-------- THE INPUT
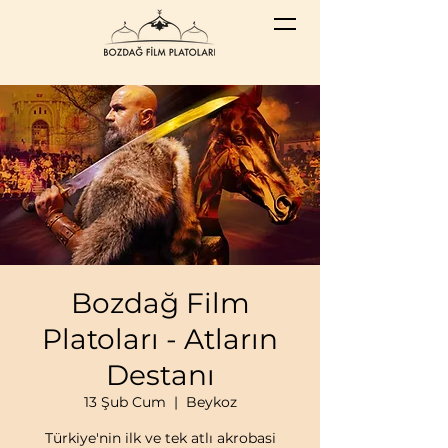
Bozdağ Film
Platoları - Atların
Destanı
13 Şub Cum
  |  
Beykoz
Türkiye'nin ilk ve tek atlı akrobasi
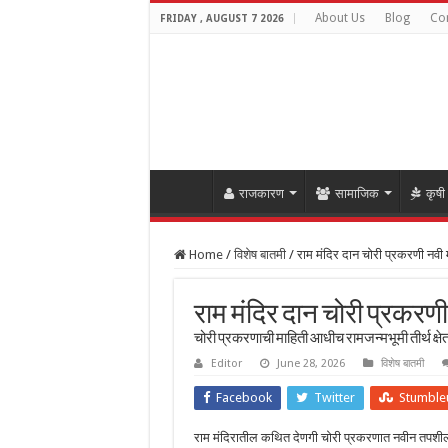
About Us
Blog
Con
FRIDAY , AUGUST 7 2026
राजकारण
सामाजिक
कृषी
Home
/
विशेष बातमी
/
राम मंदिर दान चोरी प्रकरणी नवी म
राम मंदिर दान चोरी प्रकरणी
चोरी प्रकरणाची माहिती आधीच रामजन्मभूमी तीर्थ क्षेत
Editor
June 28, 2026
विशेष बातमी
Facebook
Twitter
Stumble
राम मंदिरातील कथित देणगी चोरी प्रकरणात नवीन तपशील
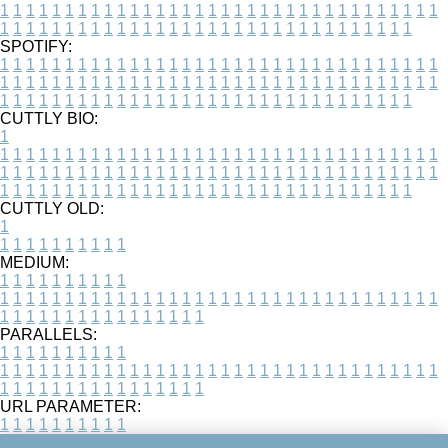
1
1
1
1
1
1
1
1
1
1
1
1
1
1
1
1
1
1
1
1
1
1
1
1
1
1
1
1
1
1
1
1
1
1
1
1
1
1
1
1
1
1
1
1
1
1
1
1
1
1
1
1
1
1
1
1
1
1
1
1
1
1
1
1
1
1
SPOTIFY:
1
1
1
1
1
1
1
1
1
1
1
1
1
1
1
1
1
1
1
1
1
1
1
1
1
1
1
1
1
1
1
1
1
1
1
1
1
1
1
1
1
1
1
1
1
1
1
1
1
1
1
1
1
1
1
1
1
1
1
1
1
1
1
1
1
1
1
1
1
1
1
1
1
1
1
1
1
1
1
1
1
1
1
1
1
1
1
1
1
1
1
1
1
1
1
1
1
1
1
1
CUTTLY BIO:
1
1
1
1
1
1
1
1
1
1
1
1
1
1
1
1
1
1
1
1
1
1
1
1
1
1
1
1
1
1
1
1
1
1
1
1
1
1
1
1
1
1
1
1
1
1
1
1
1
1
1
1
1
1
1
1
1
1
1
1
1
1
1
1
1
1
1
1
1
1
1
1
1
1
1
1
1
1
1
1
1
1
1
1
1
1
1
1
1
1
1
1
1
1
1
1
1
1
1
1
1
CUTTLY OLD:
1
1
1
1
1
1
1
1
1
1
1
MEDIUM:
1
1
1
1
1
1
1
1
1
1
1
1
1
1
1
1
1
1
1
1
1
1
1
1
1
1
1
1
1
1
1
1
1
1
1
1
1
1
1
1
1
1
1
1
1
1
1
1
1
1
1
1
1
1
1
1
1
1
1
1
PARALLELS:
1
1
1
1
1
1
1
1
1
1
1
1
1
1
1
1
1
1
1
1
1
1
1
1
1
1
1
1
1
1
1
1
1
1
1
1
1
1
1
1
1
1
1
1
1
1
1
1
1
1
1
1
1
1
1
1
1
1
1
1
URL PARAMETER:
1
1
1
1
1
1
1
1
1
1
----------------
WORK REQUIRED:
Copy every line of the listing that includes the string "रकरण".

EXPECTED ANSWER:
राम मंदिर दान चोरी प्रकरणी नवी म
राम मंदिर दान चोरी प्रकरणी
चोरी प्रकरणाची माहिती आधीच रामजन्मभूमी तीर्थ क्षेत
राम मंदिरातील कथित देणगी चोरी प्रकरणात नवीन तपशील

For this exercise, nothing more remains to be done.